Find out why Simply Good Foods's -48.8% return over the last year is lagging behind its peers.

Approach 1: Simply Good Foods Discounted Cash Flow (DCF) Analysis

A Discounted Cash Flow model estimates what a company is worth by projecting the cash it can generate in the future and discounting those cash flows back to today, using a required rate of return. For Simply Good Foods, the model starts with last twelve month Free Cash Flow of about $163.6 million and then applies analyst forecasts and longer term assumptions to map out how that figure could evolve.

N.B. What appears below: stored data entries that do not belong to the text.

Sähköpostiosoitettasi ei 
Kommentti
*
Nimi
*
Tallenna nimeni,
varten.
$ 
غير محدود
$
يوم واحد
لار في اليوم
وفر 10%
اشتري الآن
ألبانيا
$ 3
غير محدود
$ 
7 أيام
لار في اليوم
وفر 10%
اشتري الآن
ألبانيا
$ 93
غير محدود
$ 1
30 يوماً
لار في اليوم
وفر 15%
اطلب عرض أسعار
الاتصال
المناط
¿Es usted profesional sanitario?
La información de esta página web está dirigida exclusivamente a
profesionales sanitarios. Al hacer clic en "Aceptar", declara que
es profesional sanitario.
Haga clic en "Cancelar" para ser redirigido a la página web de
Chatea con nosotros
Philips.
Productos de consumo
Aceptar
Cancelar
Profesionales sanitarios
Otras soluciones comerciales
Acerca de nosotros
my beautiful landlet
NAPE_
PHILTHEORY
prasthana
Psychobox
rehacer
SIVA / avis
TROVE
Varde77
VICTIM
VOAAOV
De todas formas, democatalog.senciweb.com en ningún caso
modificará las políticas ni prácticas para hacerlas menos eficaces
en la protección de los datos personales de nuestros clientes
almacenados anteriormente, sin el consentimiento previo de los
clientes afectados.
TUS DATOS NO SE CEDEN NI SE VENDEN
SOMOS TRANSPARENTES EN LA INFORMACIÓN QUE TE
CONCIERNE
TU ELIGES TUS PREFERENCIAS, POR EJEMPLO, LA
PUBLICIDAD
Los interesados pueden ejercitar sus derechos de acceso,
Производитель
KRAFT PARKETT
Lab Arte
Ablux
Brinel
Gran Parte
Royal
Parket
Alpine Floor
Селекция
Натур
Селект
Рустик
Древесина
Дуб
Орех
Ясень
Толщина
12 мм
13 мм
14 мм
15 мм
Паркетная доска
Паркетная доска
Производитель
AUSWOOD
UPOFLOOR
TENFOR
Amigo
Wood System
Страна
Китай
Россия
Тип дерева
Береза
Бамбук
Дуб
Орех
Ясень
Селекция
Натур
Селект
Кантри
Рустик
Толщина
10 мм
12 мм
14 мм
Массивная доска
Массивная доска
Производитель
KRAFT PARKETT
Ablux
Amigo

Analysts expect Free Cash Flow to rise to around $177.2 million by 2026 and $213.3 million by 2027, with further growth and modest tapering beyond that, reaching a projected $240 million by 2030. Simply Wall St extrapolates the later years once explicit analyst estimates run out, then discounts each of those projected cash flows back to today using its 2 Stage Free Cash Flow to Equity framework. On this basis, the intrinsic value comes out at roughly $52.12 per share.

Compared with the current share price, this implies the stock is about 62.3% undervalued according to the DCF model.

Result: UNDERVALUED

Our Discounted Cash Flow (DCF) analysis suggests Simply Good Foods is undervalued by 62.3%. Track this in your watchlist or portfolio, or discover 913 more undervalued stocks based on cash flows.

SMPL Discounted Cash Flow as at Dec 2025
SMPL Discounted Cash Flow as at Dec 2025

Head to the Valuation section of our Company Report for more details on how we arrive at this Fair Value for Simply Good Foods.

Approach 2: Simply Good Foods Price vs Earnings

For a consistently profitable business like Simply Good Foods, the price to earnings ratio is a useful way to judge valuation because it links what investors pay today directly to the profits the company is generating. In general, companies with stronger growth prospects and lower perceived risk can justify a higher PE multiple, while slower growing or riskier firms usually deserve a discount.

Simply Good Foods currently trades on a PE of about 18.9x, slightly below the broader Food industry average of roughly 19.4x and above the peer group average of around 11.4x. While these simple comparisons are helpful, they do not fully capture company specific drivers such as earnings growth outlook, margins, size and balance sheet strength.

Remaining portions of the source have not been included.